Because the pictures are not wanted, reproduce the rest of the records below exactly as they stand.

(Saved entries)
---*---

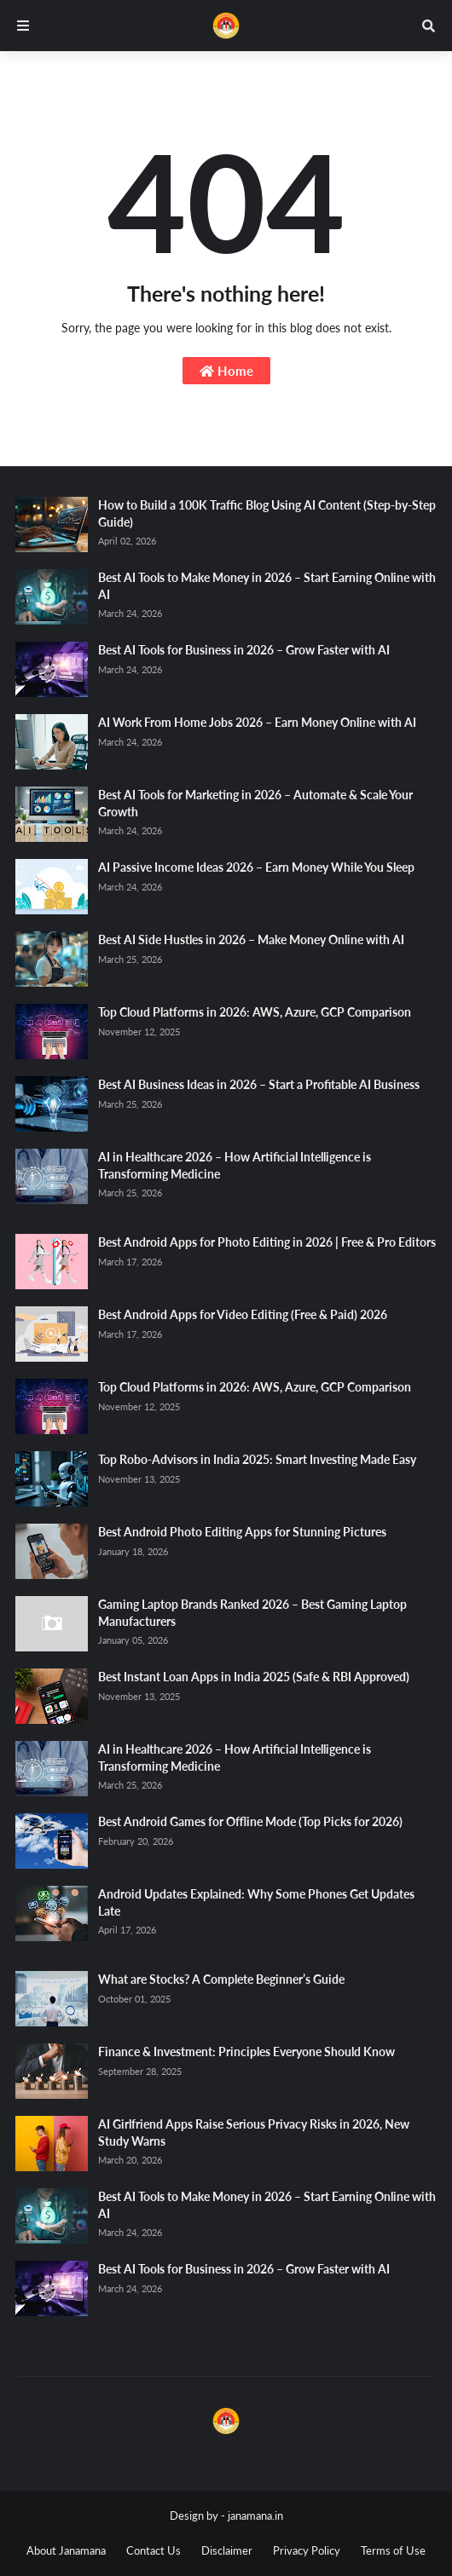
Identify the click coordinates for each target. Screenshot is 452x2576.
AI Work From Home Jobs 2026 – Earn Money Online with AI (257, 722)
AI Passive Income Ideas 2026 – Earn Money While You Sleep (256, 867)
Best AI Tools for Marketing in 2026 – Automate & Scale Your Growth (255, 803)
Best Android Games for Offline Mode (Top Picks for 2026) (250, 1821)
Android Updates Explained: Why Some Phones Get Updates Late (256, 1902)
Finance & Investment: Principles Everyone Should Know (246, 2051)
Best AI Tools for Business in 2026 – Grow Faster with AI (244, 650)
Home (226, 370)
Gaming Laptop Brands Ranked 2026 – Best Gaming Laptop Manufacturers (252, 1612)
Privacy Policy (306, 2550)
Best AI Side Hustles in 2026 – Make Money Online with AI (251, 939)
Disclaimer (226, 2550)
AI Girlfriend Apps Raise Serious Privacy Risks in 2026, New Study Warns (253, 2132)
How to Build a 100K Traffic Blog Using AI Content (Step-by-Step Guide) (267, 513)
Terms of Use (393, 2550)
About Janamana (66, 2550)
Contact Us (153, 2550)
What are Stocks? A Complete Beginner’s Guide (221, 1979)
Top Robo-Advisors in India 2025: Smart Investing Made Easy (257, 1459)
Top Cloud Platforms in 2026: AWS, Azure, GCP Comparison (254, 1012)
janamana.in (255, 2515)
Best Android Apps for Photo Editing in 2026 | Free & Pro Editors (267, 1242)
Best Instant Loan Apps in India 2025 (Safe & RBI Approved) (253, 1676)
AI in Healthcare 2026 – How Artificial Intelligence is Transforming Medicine (234, 1165)
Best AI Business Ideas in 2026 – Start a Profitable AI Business (259, 1084)
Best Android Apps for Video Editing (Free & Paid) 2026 (242, 1314)
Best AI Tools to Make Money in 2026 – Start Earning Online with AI (267, 586)
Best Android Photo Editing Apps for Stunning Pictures (242, 1531)
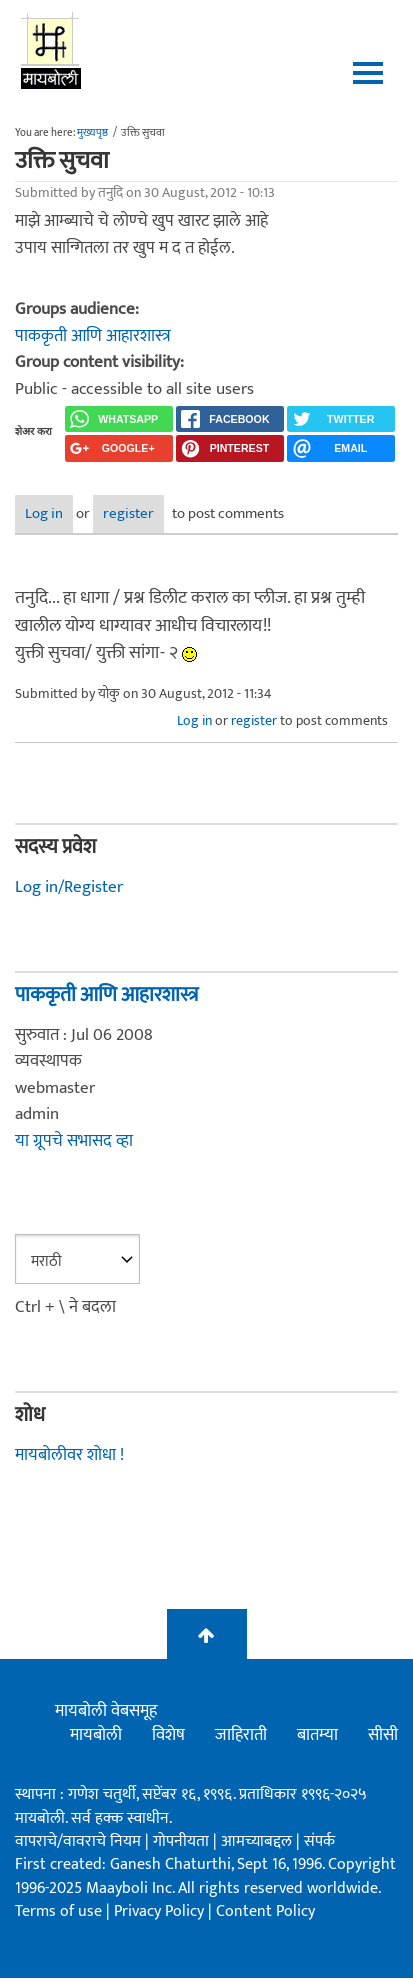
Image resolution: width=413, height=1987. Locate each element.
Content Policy (265, 1911)
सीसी (383, 1735)
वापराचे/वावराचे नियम (78, 1841)
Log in (44, 513)
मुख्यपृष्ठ (92, 133)
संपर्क (319, 1841)
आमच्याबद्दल (258, 1841)
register (128, 513)
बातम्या (317, 1735)
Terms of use (58, 1911)
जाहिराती (241, 1735)
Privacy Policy (161, 1911)
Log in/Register (69, 887)
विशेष (168, 1735)
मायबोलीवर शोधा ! (69, 1455)
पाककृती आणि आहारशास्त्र (93, 336)
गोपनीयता (183, 1841)
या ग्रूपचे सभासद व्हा (74, 1141)
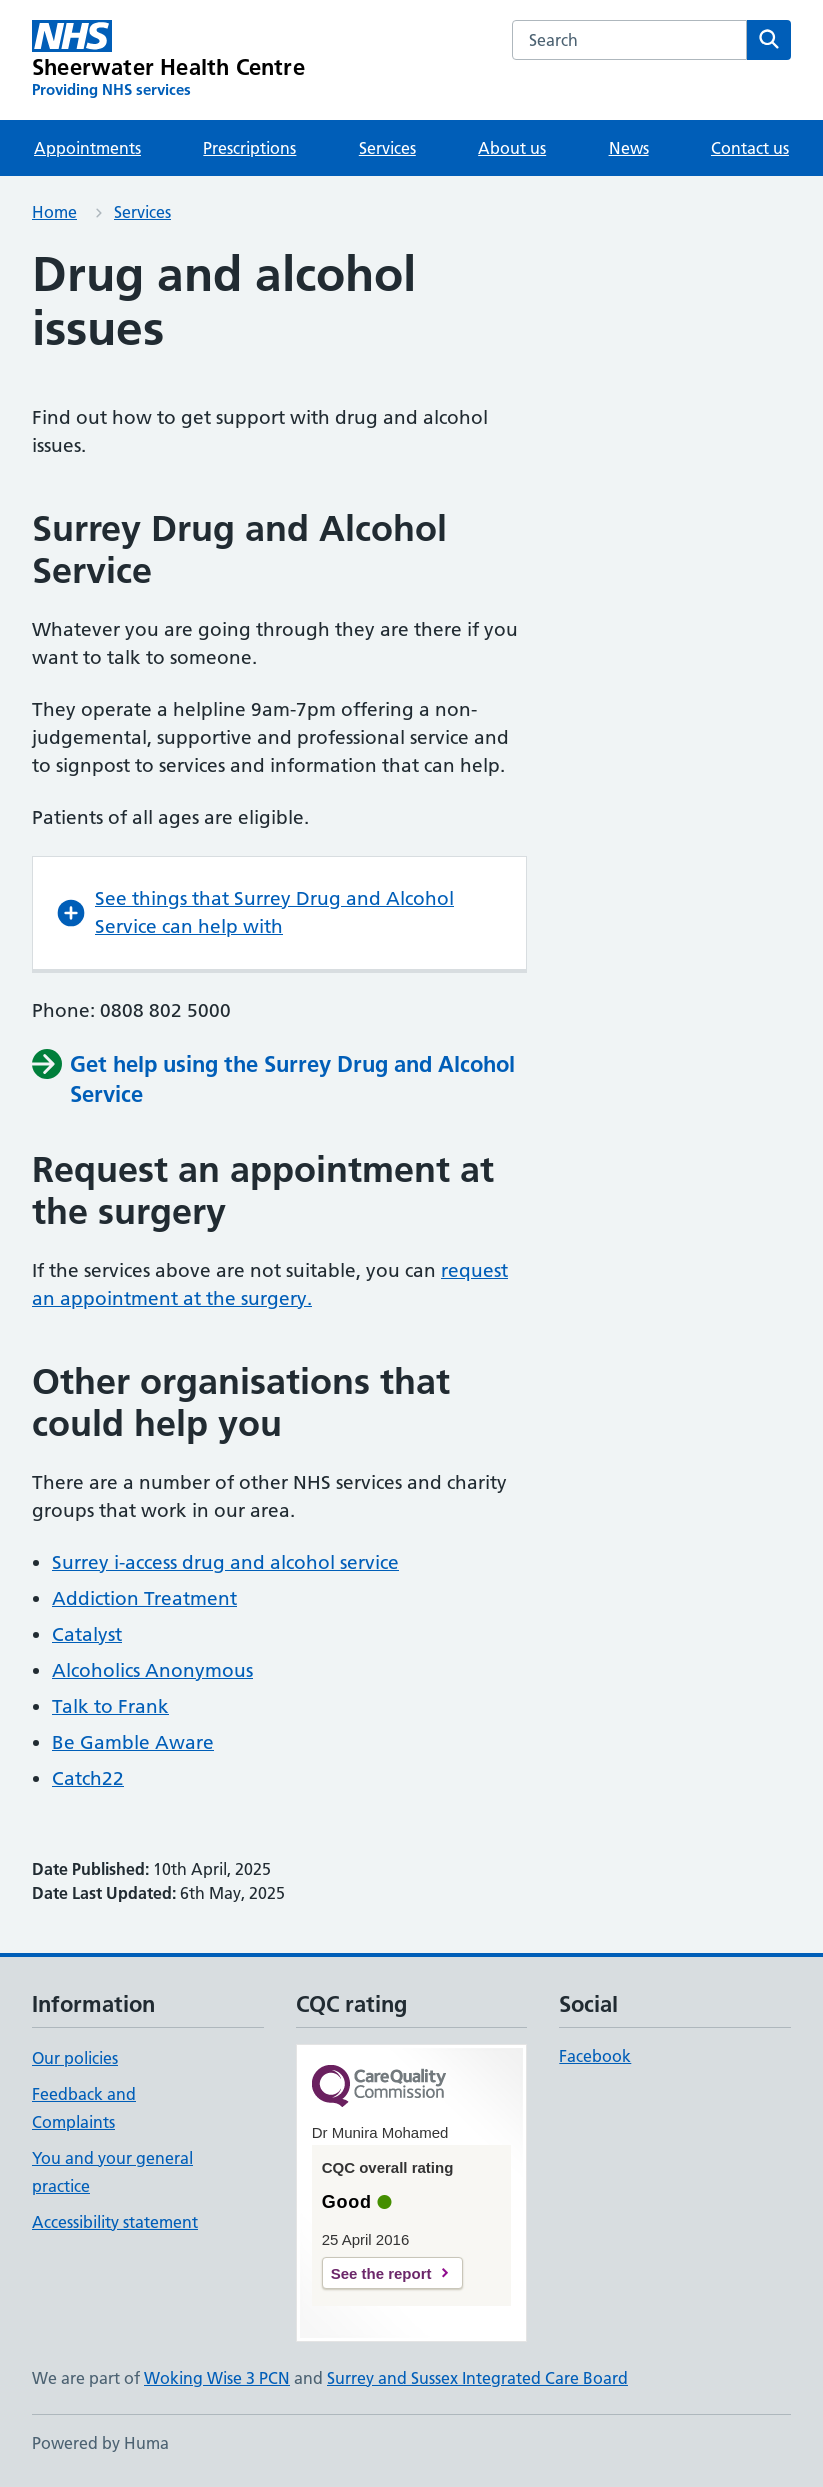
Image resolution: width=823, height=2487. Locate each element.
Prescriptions (249, 148)
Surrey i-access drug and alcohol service (225, 1562)
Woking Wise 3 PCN (217, 2378)
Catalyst (87, 1634)
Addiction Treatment (144, 1598)
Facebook (595, 2056)
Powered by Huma (100, 2443)
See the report (381, 2273)
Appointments (87, 148)
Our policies (75, 2058)
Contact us (750, 148)
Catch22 (88, 1778)
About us (512, 148)
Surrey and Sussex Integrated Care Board (477, 2378)
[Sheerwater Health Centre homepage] (168, 60)
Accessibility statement (115, 2222)
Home (54, 212)
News (629, 148)
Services (387, 148)
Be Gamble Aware (133, 1742)
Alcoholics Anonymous (152, 1670)
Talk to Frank (110, 1706)
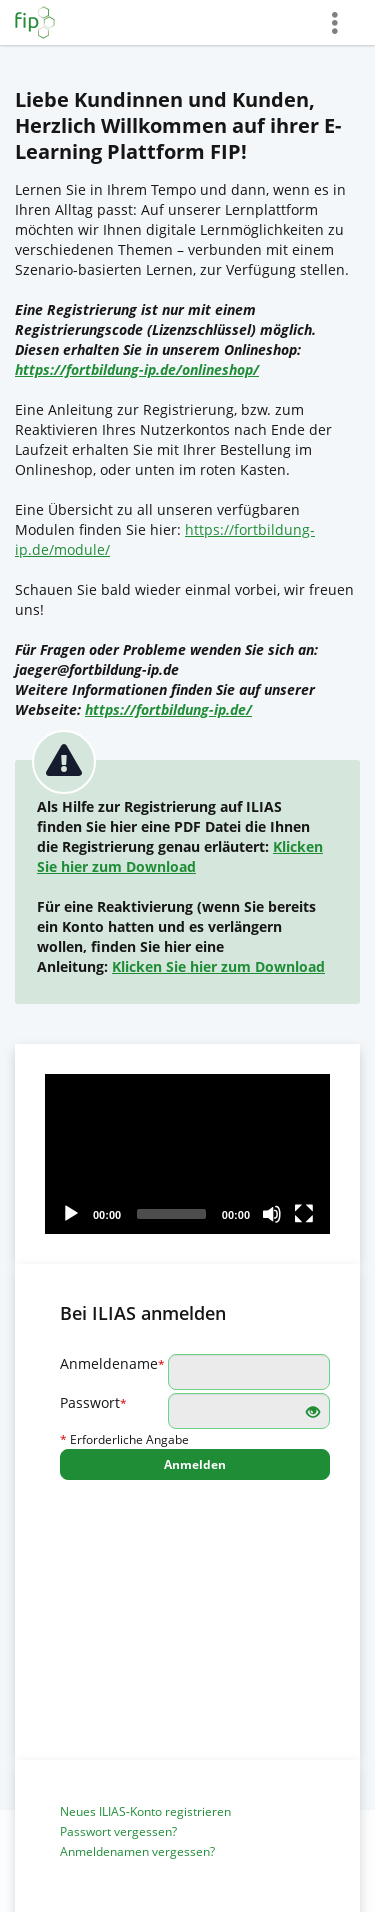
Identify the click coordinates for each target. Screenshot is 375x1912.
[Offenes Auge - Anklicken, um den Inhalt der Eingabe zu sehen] (313, 1412)
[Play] (71, 1214)
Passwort (93, 1402)
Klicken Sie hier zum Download (180, 856)
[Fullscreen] (304, 1214)
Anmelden (195, 1464)
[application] (187, 1154)
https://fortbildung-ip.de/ (168, 709)
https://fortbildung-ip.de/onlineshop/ (137, 369)
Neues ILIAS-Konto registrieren (145, 1811)
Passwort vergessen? (118, 1831)
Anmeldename (112, 1363)
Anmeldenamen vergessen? (137, 1851)
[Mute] (272, 1214)
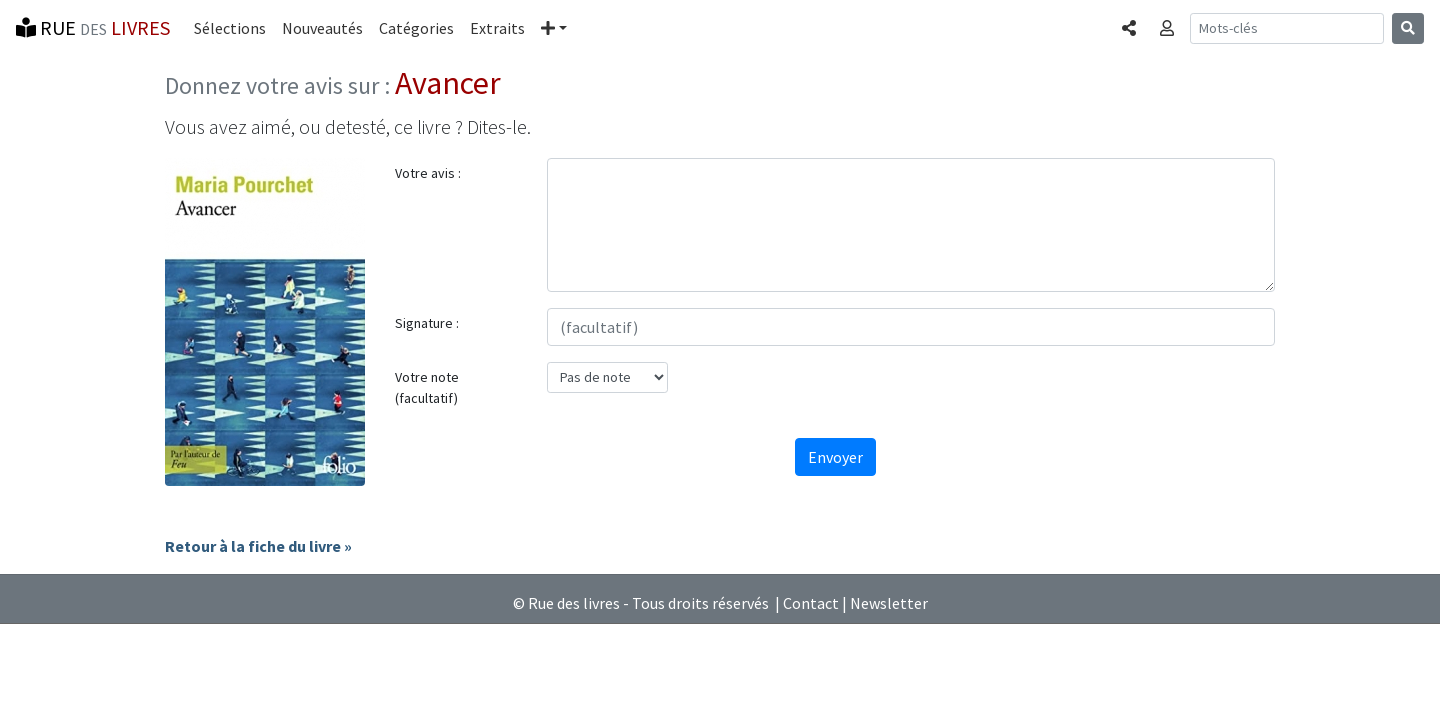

---*---

#### [SOLUTION TO THIS EXERCISE]
Identify the click coordinates for each target. Screenshot is 452x2576.
AI Work From Home Jobs 2026 – Earn Money Online with AI (257, 722)
AI Passive Income Ideas 2026 – Earn Money While You Sleep (256, 867)
Best AI Tools for Marketing in 2026 – Automate & Scale Your Growth (255, 803)
Best Android Games for Offline Mode (Top Picks for 2026) (250, 1821)
Android Updates Explained: Why Some Phones Get Updates Late (256, 1902)
Finance & Investment: Principles Everyone Should Know (246, 2051)
Best AI Tools for Business in 2026 – Grow Faster with AI (244, 650)
Home (226, 370)
Gaming Laptop Brands Ranked 2026 – Best Gaming Laptop Manufacturers (252, 1612)
Privacy Policy (306, 2550)
Best AI Side Hustles in 2026 – Make Money Online with AI (251, 939)
Disclaimer (226, 2550)
AI Girlfriend Apps Raise Serious Privacy Risks in 2026, New Study Warns (253, 2132)
How to Build a 100K Traffic Blog Using AI Content (Step-by-Step Guide) (267, 513)
Terms of Use (393, 2550)
About Janamana (66, 2550)
Contact Us (153, 2550)
What are Stocks? A Complete Beginner’s Guide (221, 1979)
Top Robo-Advisors in India 2025: Smart Investing Made Easy (257, 1459)
Top Cloud Platforms in 2026: AWS, Azure, GCP Comparison (254, 1012)
janamana.in (255, 2515)
Best Android Apps for Photo Editing in 2026 | Free & Pro Editors (267, 1242)
Best Instant Loan Apps in India 2025 (Safe & RBI Approved) (253, 1676)
AI in Healthcare 2026 – How Artificial Intelligence is Transforming Medicine (234, 1165)
Best AI Business Ideas in 2026 – Start a Profitable AI Business (259, 1084)
Best Android Apps for Video Editing (Free & Paid) 2026 (242, 1314)
Best AI Tools to Make Money in 2026 – Start Earning Online with AI (267, 586)
Best Android Photo Editing Apps for Stunning Pictures (242, 1531)
Image resolution: width=413, height=1987. Locate each element.
Content Policy (265, 1911)
सीसी (383, 1735)
वापराचे/वावराचे नियम (78, 1841)
Log in (44, 513)
मुख्यपृष्ठ (92, 133)
संपर्क (319, 1841)
आमच्याबद्दल (258, 1841)
register (128, 513)
बातम्या (317, 1735)
Terms of use (58, 1911)
जाहिराती (241, 1735)
Privacy Policy (161, 1911)
Log in/Register (69, 887)
विशेष (168, 1735)
मायबोलीवर शोधा ! (69, 1455)
पाककृती आणि आहारशास्त्र (93, 336)
गोपनीयता (183, 1841)
या ग्रूपचे सभासद व्हा (74, 1141)
Image resolution: width=823, height=2487. Locate each element.
Prescriptions (249, 148)
Surrey i-access drug and alcohol service (225, 1562)
Woking Wise 3 PCN (217, 2378)
Catalyst (87, 1634)
Addiction Treatment (144, 1598)
Facebook (595, 2056)
Powered by Huma (100, 2443)
See the report (381, 2273)
Appointments (87, 148)
Our policies (75, 2058)
Contact us (750, 148)
Catch22 (88, 1778)
About us (512, 148)
Surrey and Sussex Integrated Care Board (477, 2378)
[Sheerwater Health Centre homepage] (168, 60)
Accessibility statement (115, 2222)
Home (54, 212)
News (629, 148)
Services (387, 148)
Be Gamble Aware (133, 1742)
Alcoholics Anonymous (152, 1670)
Talk to Frank (110, 1706)
Identify the click coordinates for each target. Screenshot is 375x1912.
[Offenes Auge - Anklicken, um den Inhalt der Eingabe zu sehen] (313, 1412)
[Play] (71, 1214)
Passwort (93, 1402)
Klicken Sie hier zum Download (180, 856)
[Fullscreen] (304, 1214)
Anmelden (195, 1464)
[application] (187, 1154)
https://fortbildung-ip.de/ (168, 709)
https://fortbildung-ip.de/onlineshop/ (137, 369)
Neues ILIAS-Konto registrieren (145, 1811)
Passwort vergessen? (118, 1831)
Anmeldename (112, 1363)
Anmeldenamen vergessen? (137, 1851)
[Mute] (272, 1214)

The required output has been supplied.